* REQUIREMENT
Give the number of lines in the records below that include "euch", and nothing more.

* EXTRACTED RECORDS
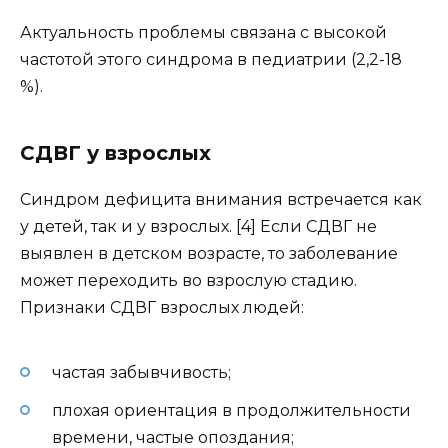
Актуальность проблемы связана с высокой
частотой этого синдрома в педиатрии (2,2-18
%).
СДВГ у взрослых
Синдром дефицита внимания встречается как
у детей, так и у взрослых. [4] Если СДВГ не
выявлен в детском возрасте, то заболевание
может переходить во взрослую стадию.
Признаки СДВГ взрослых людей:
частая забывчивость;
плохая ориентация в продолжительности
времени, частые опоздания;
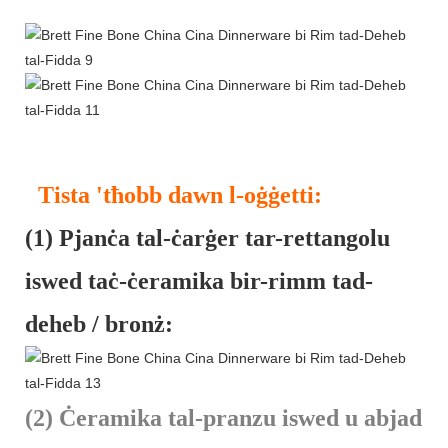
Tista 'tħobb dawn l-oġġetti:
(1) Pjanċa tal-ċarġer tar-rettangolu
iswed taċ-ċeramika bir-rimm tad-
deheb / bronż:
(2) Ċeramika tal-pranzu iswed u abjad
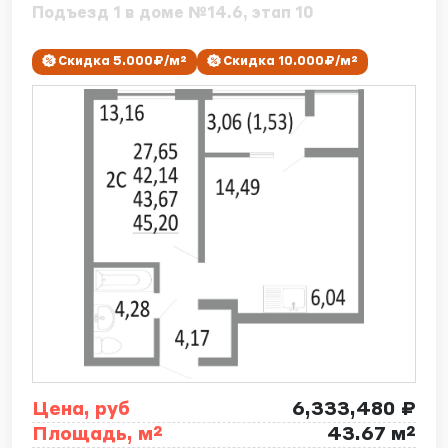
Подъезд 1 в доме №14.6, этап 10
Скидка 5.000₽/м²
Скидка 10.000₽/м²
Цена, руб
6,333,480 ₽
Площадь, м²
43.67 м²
* * *
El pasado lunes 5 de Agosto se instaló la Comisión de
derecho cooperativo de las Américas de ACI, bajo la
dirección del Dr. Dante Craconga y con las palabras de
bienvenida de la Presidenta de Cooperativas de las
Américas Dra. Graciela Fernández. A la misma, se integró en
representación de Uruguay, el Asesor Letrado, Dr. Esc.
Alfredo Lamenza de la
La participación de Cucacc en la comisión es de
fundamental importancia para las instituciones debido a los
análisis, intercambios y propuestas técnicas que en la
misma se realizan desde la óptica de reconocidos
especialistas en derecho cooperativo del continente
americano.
==
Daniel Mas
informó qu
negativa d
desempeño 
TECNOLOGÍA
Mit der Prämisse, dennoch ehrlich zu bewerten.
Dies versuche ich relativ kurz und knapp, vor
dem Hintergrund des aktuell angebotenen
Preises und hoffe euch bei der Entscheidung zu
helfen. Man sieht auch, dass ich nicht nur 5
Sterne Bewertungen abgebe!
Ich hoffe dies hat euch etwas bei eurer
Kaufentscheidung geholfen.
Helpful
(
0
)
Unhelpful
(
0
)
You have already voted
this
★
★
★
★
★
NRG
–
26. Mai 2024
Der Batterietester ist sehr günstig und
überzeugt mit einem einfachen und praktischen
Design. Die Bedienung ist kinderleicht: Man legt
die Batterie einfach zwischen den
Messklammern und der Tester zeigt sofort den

* TASK OUTPUT
2